Please print the line that holds "Find all instances" and each line after it to the end of the data, word for word, without any pictures.
━━ Records for the task
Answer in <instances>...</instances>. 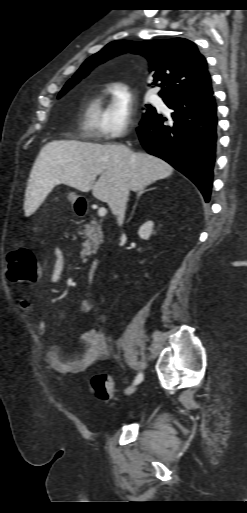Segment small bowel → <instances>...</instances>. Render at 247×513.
<instances>
[{
    "label": "small bowel",
    "instance_id": "c3829d8e",
    "mask_svg": "<svg viewBox=\"0 0 247 513\" xmlns=\"http://www.w3.org/2000/svg\"><path fill=\"white\" fill-rule=\"evenodd\" d=\"M53 262L49 275V283L56 284L62 280L64 254L56 247L53 252ZM23 309L31 313L32 307L27 301L22 302ZM93 305L90 300L83 299L79 305V312H91ZM38 332L42 338L50 335L48 323L44 320L38 322ZM81 347L74 354H67L55 345H48L43 352L45 364L53 371L64 374H79L87 371L98 362L107 360L111 355V345L101 329L88 327L81 331Z\"/></svg>",
    "mask_w": 247,
    "mask_h": 513
}]
</instances>
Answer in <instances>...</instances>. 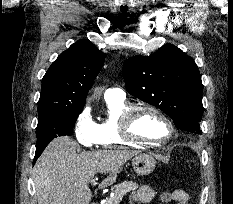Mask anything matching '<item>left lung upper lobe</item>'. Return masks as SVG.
<instances>
[{
  "instance_id": "obj_1",
  "label": "left lung upper lobe",
  "mask_w": 233,
  "mask_h": 204,
  "mask_svg": "<svg viewBox=\"0 0 233 204\" xmlns=\"http://www.w3.org/2000/svg\"><path fill=\"white\" fill-rule=\"evenodd\" d=\"M122 72L131 95L160 108L177 129L201 134L202 81L191 57L166 44L153 55L129 58Z\"/></svg>"
}]
</instances>
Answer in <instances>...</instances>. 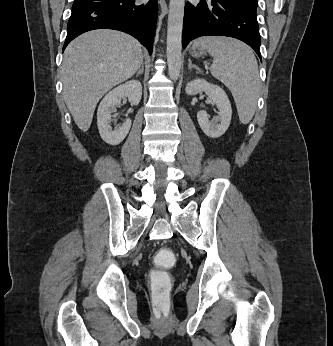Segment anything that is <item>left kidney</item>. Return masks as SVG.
<instances>
[{"instance_id": "left-kidney-1", "label": "left kidney", "mask_w": 333, "mask_h": 346, "mask_svg": "<svg viewBox=\"0 0 333 346\" xmlns=\"http://www.w3.org/2000/svg\"><path fill=\"white\" fill-rule=\"evenodd\" d=\"M185 91L188 95H196L204 91L216 104L219 110L217 121H209L208 115L204 111L197 113V120L202 131L208 137L218 138L222 136L228 129L232 117V108L226 92L218 85L211 84L204 79H194L187 83Z\"/></svg>"}]
</instances>
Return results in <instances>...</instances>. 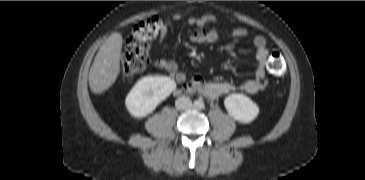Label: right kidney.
Returning <instances> with one entry per match:
<instances>
[{
    "label": "right kidney",
    "instance_id": "1",
    "mask_svg": "<svg viewBox=\"0 0 365 180\" xmlns=\"http://www.w3.org/2000/svg\"><path fill=\"white\" fill-rule=\"evenodd\" d=\"M175 89V81L167 76L143 77L126 96L125 106L132 117H146Z\"/></svg>",
    "mask_w": 365,
    "mask_h": 180
}]
</instances>
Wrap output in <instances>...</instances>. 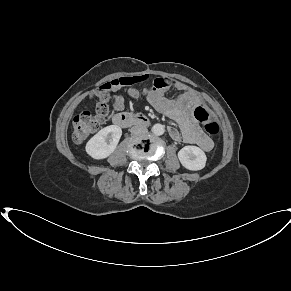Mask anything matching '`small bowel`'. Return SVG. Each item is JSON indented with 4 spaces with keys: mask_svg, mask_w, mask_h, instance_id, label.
I'll use <instances>...</instances> for the list:
<instances>
[{
    "mask_svg": "<svg viewBox=\"0 0 291 291\" xmlns=\"http://www.w3.org/2000/svg\"><path fill=\"white\" fill-rule=\"evenodd\" d=\"M173 87L182 91V94L176 99L166 98V91ZM94 96L98 97L97 92ZM147 100L157 111L178 123L180 130L174 127L169 128V134L173 140L197 145L204 151L212 149V140L204 134L189 112L192 107L199 104L200 100L188 89L187 85L166 77L157 78L154 80L152 90L147 95ZM112 104L116 111H121L125 102L123 97L115 95Z\"/></svg>",
    "mask_w": 291,
    "mask_h": 291,
    "instance_id": "1",
    "label": "small bowel"
}]
</instances>
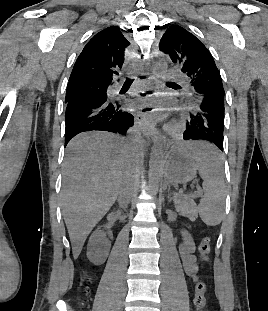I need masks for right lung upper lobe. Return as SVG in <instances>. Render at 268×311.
I'll return each instance as SVG.
<instances>
[{"label":"right lung upper lobe","instance_id":"obj_1","mask_svg":"<svg viewBox=\"0 0 268 311\" xmlns=\"http://www.w3.org/2000/svg\"><path fill=\"white\" fill-rule=\"evenodd\" d=\"M129 41L119 27L110 26L97 33L84 47L74 64L67 88L79 84L108 87L116 70L124 63Z\"/></svg>","mask_w":268,"mask_h":311}]
</instances>
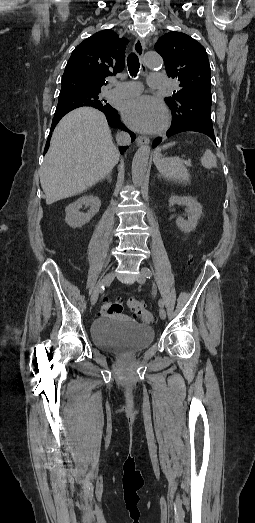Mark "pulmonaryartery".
Here are the masks:
<instances>
[{
    "mask_svg": "<svg viewBox=\"0 0 255 523\" xmlns=\"http://www.w3.org/2000/svg\"><path fill=\"white\" fill-rule=\"evenodd\" d=\"M148 83L151 85V88L153 90H156L158 92L164 91L166 89V85L168 84V81L166 80L165 75H163L159 71H155L150 75L148 79ZM114 88L108 91L109 96L113 97H130L137 95L142 90V85L139 82L134 81H128V82H119L114 81Z\"/></svg>",
    "mask_w": 255,
    "mask_h": 523,
    "instance_id": "1",
    "label": "pulmonary artery"
}]
</instances>
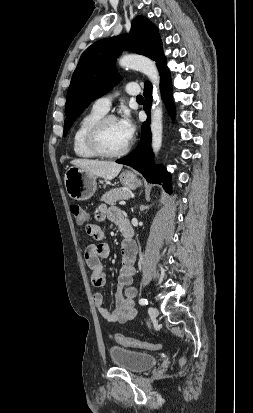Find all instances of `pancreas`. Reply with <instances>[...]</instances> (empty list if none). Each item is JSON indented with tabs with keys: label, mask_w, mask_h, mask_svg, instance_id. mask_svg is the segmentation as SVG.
<instances>
[{
	"label": "pancreas",
	"mask_w": 253,
	"mask_h": 413,
	"mask_svg": "<svg viewBox=\"0 0 253 413\" xmlns=\"http://www.w3.org/2000/svg\"><path fill=\"white\" fill-rule=\"evenodd\" d=\"M130 194L123 188H114L106 192L101 200L109 205H114L118 200L127 199Z\"/></svg>",
	"instance_id": "1"
}]
</instances>
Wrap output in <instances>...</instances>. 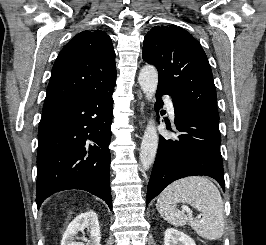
━━━━
The answer:
Find all instances of `pancreas`. Reply with <instances>[...]</instances> (empty list if none). Each item is JSON indented with tabs with keys: label, mask_w, mask_h, mask_svg, instance_id. mask_svg is the segmentation as SVG.
<instances>
[{
	"label": "pancreas",
	"mask_w": 253,
	"mask_h": 413,
	"mask_svg": "<svg viewBox=\"0 0 253 413\" xmlns=\"http://www.w3.org/2000/svg\"><path fill=\"white\" fill-rule=\"evenodd\" d=\"M130 194L123 188H114L106 192L101 200L109 205H114L118 200L127 199Z\"/></svg>",
	"instance_id": "1"
}]
</instances>
Wrap output in <instances>...</instances>. 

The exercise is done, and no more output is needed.